The Yellow Wallpaper & The Story of An Hour

                The Yellow Wallpaper by Charlotte Perkins Gilman was centered on themes of power, control, and oppression. The narrator is a woman who is diagnosed with temporary nervous depression by her husband and brother who are both physicians. They both refuse to deem her as sick, but she argues otherwise. She likes to exercise her imagination but her husband encourages her not to and forces her to believe what he believes. She writes as a “cure” for her sickness, but her husband, John hates for her to write. “John does not know how much I really suffer. He knows there is no reason to suffer, and that satisfies him.” Throughout the story the narrator’s efforts and opinions are denied by her husband. He just suggests that she sleeps so she won’t have so many thoughts and ideas. John clearly has the control. He controls his wife’s thought by always denying her and making himself seem more reasonable. He uses his career title to his advantage showing that he is more knowledgeable and has all of the answers. “It is a false foolish fancy. Can you not trust me as a physician when I tell you so?” The narrator says, “He is very careful and loving, and hardly lets me stir without special direction.” John has made her believe he truly cares for her since he is trying to help cure her by shutting her up and making her oppress feelings. She is basically brainwashed in believing he has her best interest.
                John puts his wife in a room that used to be a nursery with this awful yellow wallpaper that is very disturbing to her. He puts her in there basically as a form of meditation for her to rest during her “illness.” She constantly complains to herself about the pattern on the dull yellow wallpaper, but she doesn’t really express her hatred about it to John because he will just dismiss it. She describes a pattern in the wallpaper that a lady is trapped in and can’t get out of so she just creeps around. The narrator lives through what her imagination has built out of the wallpaper. In the end she realizes that she is that woman trapped in the wallpaper always having to creep around during the day time and behind bars at night, forced to sleep under her husband’s supervision.
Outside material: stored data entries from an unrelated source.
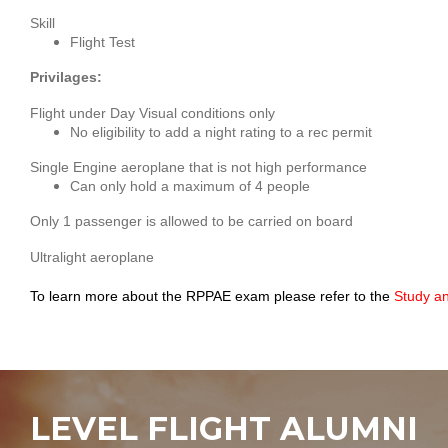
Skill
Flight Test
Privilages:
Flight under Day Visual conditions only
No eligibility to add a night rating to a rec permit
Single Engine aeroplane that is not high performance
Can only hold a maximum of 4 people
Only 1 passenger is allowed to be carried on board
Ultralight aeroplane
To learn more about the RPPAE exam please refer to the 
Study a
LEVEL FLIGHT ALUMNI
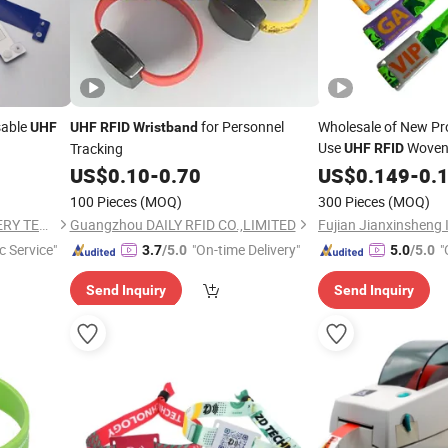
sable
for Personnel
Wholesale of New Pr
UHF
UHF
RFID
Wristband
Use
Wove
Tracking
UHF
RFID
PVC
US$
0.10
-
0.70
US$
0.149
-
0.
100 Pieces
(MOQ)
300 Pieces
(MOQ)
WUHAN YAOQIWEI MACHINERY TECHNOLOGY CO., LTD.
Guangzhou DAILY RFID CO.,LIMITED
c Service"
"On-time Delivery"
"
3.7
/5.0
5.0
/5.0
Send Inquiry
Send Inquiry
She is stuck in the pattern having to live the miserable controlled lifestyle with her husband who is forcing her to believe what he wants her to believe. Along with the power, control, and oppression, gender plays a role in the story. Once again the male is superior and more intellectual and the woman is trapped following his order without much say. The narrator even admits, “The fact is I am getting a little afraid of John.” She knows there is no easy escape from him.
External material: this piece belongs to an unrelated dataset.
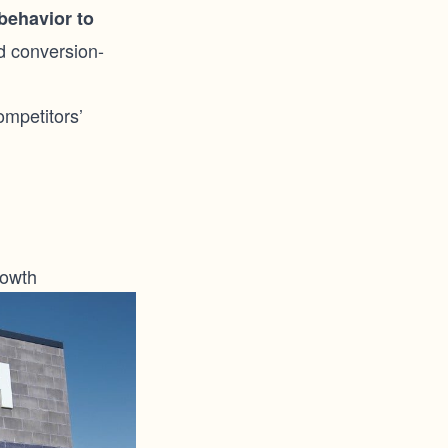
behavior to
d conversion-
ompetitors’
rowth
                The Story of An Hour by Kate Chopin is filled with autonomy and irony. The first fact stated in the story was, “Mrs. Mallard was afflicted with a heart trouble.” Mrs. Mallard’s “heart trouble” could easily symbolize the pain she is going through living with Brently Mallard, her husband who was supposedly killed in a railroad accident. The surrounding characters think that her heart trouble would be bothered from the news of her husband’s death, but really Mrs. Mallard feels a sense of freedom now that he is gone. Despite the pain that Mr. Mallard had out her through, Mrs. Mallard was looking past that and looking forward to “a long procession of years to come that would belong to her absolutely.” She didn’t feel like she was living for herself, but now that her husband was dead she felt free of his shackles of oppression. She carried herself “like a goddess of Victory.” She felt that she had overcome her husband and all the hell he had put her through. She felt like an independent woman.
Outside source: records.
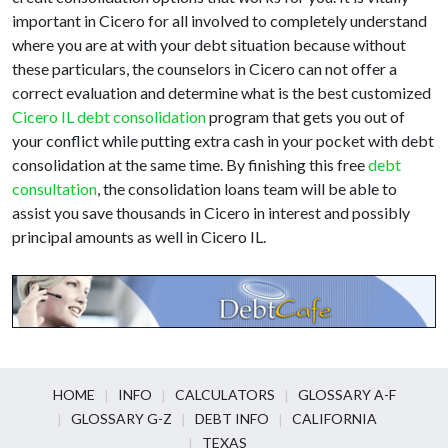
important in Cicero for all involved to completely understand
where you are at with your debt situation because without
these particulars, the counselors in Cicero can not offer a
correct evaluation and determine what is the best customized
Cicero IL debt consolidation
program that gets you out of
your conflict while putting extra cash in your pocket with debt
consolidation at the same time. By finishing this free
debt
consultation
, the consolidation loans team will be able to
assist you save thousands in Cicero in interest and possibly
principal amounts as well in Cicero IL.
HOME
INFO
CALCULATORS
GLOSSARY A-F
GLOSSARY G-Z
DEBT INFO
CALIFORNIA
TEXAS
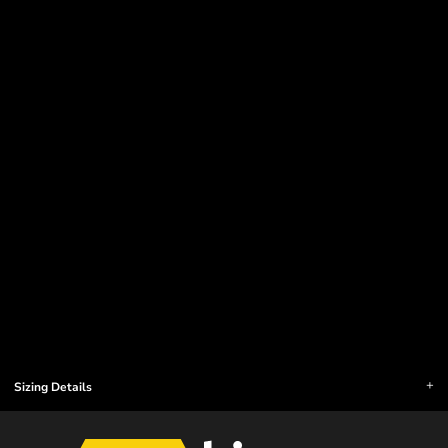
Sizing Details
                The story ends with such a twist. Brently Mallard who was announced dead in the beginning of the story is actually alive. That discovery ends up killing Mrs. Mallard, which doctors claim, “she had died of heart disease—of the joy that kills.” That statement shows the ignorance of males to the life of women. Mrs. Mallard clearly did not die from overwhelming joy from seeing her husband alive, she died from her hopes of living for herself crashing right in front of her eyes. The pain had filled her heart all over again and it had killed her, because she knew she couldn’t live like that again when she was just rejoicing the liberation of misery from her husband.